■ PROBLEM REQUIREMENTS
Search the entries below for the line containing "lists.preshweb.co.uk"; from there to the end, return every line exactly and add nothing.

──────── DATA EXTRACTS

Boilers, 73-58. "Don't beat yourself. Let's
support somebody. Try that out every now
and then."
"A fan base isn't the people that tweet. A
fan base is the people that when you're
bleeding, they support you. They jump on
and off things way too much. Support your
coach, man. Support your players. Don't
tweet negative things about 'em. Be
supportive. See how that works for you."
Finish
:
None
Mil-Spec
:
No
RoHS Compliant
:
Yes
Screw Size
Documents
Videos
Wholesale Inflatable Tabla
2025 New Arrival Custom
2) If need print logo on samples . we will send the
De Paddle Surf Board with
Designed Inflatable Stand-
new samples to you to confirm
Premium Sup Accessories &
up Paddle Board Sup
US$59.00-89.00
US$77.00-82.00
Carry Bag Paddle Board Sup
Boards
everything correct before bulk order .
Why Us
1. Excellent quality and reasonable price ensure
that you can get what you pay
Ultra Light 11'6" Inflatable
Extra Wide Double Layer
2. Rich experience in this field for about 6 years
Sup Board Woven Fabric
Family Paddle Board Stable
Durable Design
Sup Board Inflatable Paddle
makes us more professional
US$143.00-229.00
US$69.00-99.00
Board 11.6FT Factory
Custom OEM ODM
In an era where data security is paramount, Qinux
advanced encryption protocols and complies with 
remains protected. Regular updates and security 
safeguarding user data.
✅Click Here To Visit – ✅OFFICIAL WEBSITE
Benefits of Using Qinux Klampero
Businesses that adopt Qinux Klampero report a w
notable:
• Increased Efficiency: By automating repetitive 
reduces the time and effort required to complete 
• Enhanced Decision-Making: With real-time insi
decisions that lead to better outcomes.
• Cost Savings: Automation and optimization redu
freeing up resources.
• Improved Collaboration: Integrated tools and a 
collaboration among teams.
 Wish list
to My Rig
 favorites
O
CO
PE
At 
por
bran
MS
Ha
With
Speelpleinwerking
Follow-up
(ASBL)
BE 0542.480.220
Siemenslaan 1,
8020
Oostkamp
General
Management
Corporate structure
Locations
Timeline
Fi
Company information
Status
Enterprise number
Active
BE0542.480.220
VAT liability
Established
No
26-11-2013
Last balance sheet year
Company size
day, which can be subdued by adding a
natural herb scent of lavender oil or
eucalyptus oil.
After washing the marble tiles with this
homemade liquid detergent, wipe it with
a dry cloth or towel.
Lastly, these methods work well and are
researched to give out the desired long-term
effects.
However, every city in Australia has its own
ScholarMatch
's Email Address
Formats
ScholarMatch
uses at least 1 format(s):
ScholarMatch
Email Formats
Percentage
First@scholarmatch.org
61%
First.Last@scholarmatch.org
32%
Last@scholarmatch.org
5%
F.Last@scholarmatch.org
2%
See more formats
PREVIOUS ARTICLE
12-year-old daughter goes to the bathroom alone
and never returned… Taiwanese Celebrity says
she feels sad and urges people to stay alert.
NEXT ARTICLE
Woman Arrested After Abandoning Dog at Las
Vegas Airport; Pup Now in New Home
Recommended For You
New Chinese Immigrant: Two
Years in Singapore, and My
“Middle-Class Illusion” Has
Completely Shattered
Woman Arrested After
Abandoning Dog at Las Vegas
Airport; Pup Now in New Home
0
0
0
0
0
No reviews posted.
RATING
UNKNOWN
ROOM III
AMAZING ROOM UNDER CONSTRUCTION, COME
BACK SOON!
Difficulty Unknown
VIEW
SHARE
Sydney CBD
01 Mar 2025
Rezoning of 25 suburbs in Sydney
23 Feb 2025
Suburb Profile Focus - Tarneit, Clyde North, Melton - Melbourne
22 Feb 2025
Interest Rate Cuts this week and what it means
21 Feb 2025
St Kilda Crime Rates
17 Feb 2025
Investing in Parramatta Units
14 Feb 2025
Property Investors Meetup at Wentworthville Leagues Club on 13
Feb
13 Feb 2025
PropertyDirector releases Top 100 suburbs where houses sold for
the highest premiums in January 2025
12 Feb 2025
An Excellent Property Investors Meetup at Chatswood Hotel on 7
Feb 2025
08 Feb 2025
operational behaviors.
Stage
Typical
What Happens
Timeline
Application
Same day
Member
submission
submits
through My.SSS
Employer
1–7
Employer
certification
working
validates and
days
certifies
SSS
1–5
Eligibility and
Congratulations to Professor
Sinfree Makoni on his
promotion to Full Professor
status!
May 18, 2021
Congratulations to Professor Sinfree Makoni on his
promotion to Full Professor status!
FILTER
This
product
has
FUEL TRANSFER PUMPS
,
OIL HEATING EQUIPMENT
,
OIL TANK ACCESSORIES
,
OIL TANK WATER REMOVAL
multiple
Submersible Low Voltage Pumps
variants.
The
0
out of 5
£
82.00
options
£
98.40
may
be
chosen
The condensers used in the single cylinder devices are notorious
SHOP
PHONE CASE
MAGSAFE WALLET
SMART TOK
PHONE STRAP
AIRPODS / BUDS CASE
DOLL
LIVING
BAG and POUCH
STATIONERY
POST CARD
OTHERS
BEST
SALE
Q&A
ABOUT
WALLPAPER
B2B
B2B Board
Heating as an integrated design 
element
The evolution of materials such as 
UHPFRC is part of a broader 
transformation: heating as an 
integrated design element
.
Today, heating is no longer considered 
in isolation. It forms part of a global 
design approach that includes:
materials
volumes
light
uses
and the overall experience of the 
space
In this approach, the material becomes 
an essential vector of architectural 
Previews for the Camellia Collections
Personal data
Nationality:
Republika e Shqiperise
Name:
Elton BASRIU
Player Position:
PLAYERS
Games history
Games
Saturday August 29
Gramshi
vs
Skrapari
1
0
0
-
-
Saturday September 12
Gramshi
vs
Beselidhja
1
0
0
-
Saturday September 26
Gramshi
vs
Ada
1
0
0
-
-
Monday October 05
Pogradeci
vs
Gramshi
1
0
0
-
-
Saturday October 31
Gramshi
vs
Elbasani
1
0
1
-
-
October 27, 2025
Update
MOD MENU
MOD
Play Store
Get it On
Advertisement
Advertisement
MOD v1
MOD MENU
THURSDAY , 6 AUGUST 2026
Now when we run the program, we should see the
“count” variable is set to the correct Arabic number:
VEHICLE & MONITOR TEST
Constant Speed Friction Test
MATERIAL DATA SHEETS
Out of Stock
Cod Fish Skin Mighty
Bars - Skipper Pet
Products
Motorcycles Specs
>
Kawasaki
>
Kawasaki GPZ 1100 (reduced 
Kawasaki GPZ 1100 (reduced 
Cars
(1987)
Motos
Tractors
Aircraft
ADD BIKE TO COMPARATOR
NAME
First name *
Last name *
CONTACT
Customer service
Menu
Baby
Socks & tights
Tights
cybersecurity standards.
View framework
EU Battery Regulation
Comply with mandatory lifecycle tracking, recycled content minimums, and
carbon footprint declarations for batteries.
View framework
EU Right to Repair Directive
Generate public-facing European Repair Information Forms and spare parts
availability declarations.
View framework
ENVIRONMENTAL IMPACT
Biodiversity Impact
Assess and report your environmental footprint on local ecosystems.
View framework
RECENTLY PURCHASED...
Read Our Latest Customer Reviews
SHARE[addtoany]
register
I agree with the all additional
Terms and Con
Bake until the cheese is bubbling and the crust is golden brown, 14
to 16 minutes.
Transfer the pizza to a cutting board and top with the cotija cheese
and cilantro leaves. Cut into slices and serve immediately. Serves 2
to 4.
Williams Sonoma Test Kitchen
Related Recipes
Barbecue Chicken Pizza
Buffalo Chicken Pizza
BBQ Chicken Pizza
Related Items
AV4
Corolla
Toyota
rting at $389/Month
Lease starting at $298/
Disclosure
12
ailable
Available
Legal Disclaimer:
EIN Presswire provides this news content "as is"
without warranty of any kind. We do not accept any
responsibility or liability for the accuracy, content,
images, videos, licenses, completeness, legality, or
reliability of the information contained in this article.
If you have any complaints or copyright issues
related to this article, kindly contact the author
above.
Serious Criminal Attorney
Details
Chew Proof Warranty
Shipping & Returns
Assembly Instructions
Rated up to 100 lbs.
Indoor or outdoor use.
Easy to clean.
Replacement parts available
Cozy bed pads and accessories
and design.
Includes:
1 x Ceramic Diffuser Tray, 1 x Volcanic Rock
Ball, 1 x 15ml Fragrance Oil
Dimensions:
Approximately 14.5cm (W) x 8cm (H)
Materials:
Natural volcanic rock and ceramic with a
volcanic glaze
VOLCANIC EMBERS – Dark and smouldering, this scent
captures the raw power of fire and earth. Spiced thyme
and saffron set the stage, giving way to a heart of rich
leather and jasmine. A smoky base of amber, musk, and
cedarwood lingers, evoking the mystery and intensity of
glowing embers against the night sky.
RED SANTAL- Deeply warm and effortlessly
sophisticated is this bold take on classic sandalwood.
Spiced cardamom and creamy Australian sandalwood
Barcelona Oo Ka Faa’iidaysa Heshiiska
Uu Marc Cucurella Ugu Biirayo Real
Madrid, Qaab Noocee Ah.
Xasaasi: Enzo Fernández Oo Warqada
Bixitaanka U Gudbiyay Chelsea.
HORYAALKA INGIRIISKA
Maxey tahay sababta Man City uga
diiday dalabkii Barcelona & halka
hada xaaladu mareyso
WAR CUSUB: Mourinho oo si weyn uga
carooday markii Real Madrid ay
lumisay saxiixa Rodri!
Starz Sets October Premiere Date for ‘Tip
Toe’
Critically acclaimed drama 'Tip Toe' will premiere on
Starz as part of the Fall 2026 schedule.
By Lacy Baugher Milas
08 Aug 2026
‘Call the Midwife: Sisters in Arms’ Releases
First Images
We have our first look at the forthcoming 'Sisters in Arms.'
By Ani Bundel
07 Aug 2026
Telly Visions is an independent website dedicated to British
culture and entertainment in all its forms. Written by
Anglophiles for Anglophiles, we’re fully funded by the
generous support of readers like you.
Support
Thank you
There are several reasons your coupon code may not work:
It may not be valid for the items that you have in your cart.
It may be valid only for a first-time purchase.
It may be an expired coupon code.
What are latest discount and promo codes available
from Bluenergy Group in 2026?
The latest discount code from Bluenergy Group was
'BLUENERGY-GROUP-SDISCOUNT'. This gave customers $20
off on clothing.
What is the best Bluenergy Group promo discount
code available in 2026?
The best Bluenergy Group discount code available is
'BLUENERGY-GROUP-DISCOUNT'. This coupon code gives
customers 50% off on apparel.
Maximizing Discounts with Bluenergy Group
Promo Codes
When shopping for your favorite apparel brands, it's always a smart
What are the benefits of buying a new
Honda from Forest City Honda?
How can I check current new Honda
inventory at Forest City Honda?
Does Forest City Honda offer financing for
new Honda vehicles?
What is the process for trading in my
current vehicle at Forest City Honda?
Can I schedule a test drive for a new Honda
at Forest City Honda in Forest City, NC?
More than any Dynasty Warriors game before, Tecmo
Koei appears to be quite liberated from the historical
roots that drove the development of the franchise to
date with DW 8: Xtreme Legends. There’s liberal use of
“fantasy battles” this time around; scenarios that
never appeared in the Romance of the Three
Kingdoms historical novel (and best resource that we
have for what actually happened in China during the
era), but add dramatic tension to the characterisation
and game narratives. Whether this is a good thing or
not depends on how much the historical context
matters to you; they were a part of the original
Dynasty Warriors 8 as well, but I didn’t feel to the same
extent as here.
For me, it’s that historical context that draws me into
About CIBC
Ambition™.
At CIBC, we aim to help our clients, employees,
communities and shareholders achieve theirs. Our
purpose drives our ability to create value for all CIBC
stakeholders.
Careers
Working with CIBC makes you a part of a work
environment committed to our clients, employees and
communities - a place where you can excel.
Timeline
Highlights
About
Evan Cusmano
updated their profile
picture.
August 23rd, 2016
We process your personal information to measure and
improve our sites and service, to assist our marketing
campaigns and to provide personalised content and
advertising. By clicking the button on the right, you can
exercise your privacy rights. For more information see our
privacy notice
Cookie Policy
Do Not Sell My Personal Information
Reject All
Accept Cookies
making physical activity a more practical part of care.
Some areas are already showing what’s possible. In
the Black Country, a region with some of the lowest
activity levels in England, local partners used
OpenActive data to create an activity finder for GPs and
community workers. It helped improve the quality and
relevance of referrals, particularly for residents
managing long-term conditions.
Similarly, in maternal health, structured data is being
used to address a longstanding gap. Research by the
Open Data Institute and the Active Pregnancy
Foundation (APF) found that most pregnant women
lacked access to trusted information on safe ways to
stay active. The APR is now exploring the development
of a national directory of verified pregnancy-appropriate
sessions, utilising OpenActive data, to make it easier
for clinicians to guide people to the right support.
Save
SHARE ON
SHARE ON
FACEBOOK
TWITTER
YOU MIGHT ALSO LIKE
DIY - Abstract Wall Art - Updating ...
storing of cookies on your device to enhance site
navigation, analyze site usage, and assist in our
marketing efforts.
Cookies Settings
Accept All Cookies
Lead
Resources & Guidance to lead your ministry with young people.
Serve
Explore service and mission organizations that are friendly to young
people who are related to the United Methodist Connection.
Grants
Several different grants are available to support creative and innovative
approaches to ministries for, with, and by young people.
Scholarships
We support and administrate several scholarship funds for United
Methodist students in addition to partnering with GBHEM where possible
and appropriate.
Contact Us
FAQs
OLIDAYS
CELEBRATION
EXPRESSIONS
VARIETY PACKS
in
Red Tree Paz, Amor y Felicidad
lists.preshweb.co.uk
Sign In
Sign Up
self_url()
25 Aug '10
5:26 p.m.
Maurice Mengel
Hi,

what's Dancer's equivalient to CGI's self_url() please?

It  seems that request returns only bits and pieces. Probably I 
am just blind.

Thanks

────────────────

■ YOUR SOLUTION
lists.preshweb.co.uk
Sign In
Sign Up
self_url()
25 Aug '10
5:26 p.m.
Maurice Mengel
Hi,

what's Dancer's equivalient to CGI's self_url() please?

It  seems that request returns only bits and pieces. Probably I 
am just blind.

Thanks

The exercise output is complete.